The court battle over where to determine whether wind leases overlapping with a ranch owner’s grazing leases could impact his ability to raise cattle on state trust land reached the state Supreme Court.
The Blanchard Corona Ranch first sued Commissioner of Public Lands Stephanie Garcia Richard in district court in Lincoln County, but Garcia Richard and her legal counsel say that Lincoln County is not the proper venue. The State Land Office then asked the New Mexico Supreme Court to find that the Lincoln County district court venue was improper.
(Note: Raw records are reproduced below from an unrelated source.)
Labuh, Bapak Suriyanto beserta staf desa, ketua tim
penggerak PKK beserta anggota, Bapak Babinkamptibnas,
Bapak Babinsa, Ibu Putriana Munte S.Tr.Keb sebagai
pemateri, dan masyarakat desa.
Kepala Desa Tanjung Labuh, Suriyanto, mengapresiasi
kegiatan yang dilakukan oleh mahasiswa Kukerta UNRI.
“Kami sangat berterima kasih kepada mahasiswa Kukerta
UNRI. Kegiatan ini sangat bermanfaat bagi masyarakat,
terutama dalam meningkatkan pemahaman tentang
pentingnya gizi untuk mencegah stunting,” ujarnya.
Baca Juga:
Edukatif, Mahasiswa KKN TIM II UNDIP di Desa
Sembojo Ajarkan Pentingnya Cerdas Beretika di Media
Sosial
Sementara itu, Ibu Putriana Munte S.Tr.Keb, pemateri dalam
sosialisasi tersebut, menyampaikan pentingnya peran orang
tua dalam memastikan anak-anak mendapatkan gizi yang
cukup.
The New Mexico Supreme Court heard the arguments in the case on Wednesday, though no decision was made and there is no deadline for when the court must make a ruling. If the state Supreme Court sides with the defendant’s arguments, a district court ruling that the Lincoln County venue was proper would be reversed. “It’s basically a landlord telling a tenant ‘we’re going to issue a lease right on top of you and we don’t care what you say and we don’t have to follow our rules,’” Pete Domenici Jr., an attorney for Blanchard Corona Ranch, said.
The Supreme Court justices were skeptical about the arguments in the case. Justice David Thomson said that state law and the lease contract may allow for wind energy to be developed on the land that the ranch owners are leasing.
Thomson said the question is where the plaintiff gets to make their argument.